At the beginning of this week, I have added two new features to my Nepomuk query parser.

The first one is logic operators. By default, terms or comparisons that are simply separated by spaces and ANDed. For instance "holidays size > 2M" matches documents containing "holidays" and having a size greater than 2 megabytes. Supported operators are AND, OR and NOT (that can also be written "!"). These operators can be enclosed into braces, to impose a specific grouping. Every operator has the same priority, and they are left-associative: "a AND b OR c" is parsed to "(a AND b) OR c".

The second new feature is nested queries. Nested queries are used to match documents related to others, or contained in a specific archive, or sent as attachments to an email, etc.
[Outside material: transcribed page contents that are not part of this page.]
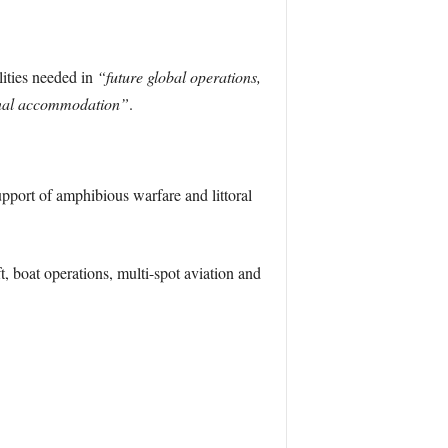
lities needed in
“future global operations,
tional accommodation”
.
upport of amphibious warfare and littoral
t, boat operations, multi-spot aviation and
The pattern syntax for this is "related to ... ,", where "..." matches a list of terms, and the comma indicates that this list of matched terms ends when a comma or the end of the query is encountered. The parsing pass receives the list of the tokens matched by the "...", and can build a subquery with them.

The query I used to test this feature is "files related to e-mails sent by Denis, size > 2M". This query is parsed to this tree of terms:

<and>
    <type uri="nfo#FileDataObject"/>
    <comparison property="nie#relatedTo"
                comparator=":"
                inverted="false">
        <and>
            <type uri="nmo#Email"/>
            <comparison property="nmo#messageFrom"
                        comparator=":"
                        inverted="false">
                <literal datatype="XMLSchema#string">
                    Denis
                </literal>
            </comparison>
        </and>
    </comparison>
    <comparison property="nfo#fileSize"
                comparator="&gt;"
                inverted="false">
        <literal datatype="XMLSchema#long">
            2097152
        </literal>
    </comparison>
</and>

You see that everything seems to work. "2M" is converted to an integer, and the subquery starts at line 6 (the and) and ends at line 15 (the end of the and).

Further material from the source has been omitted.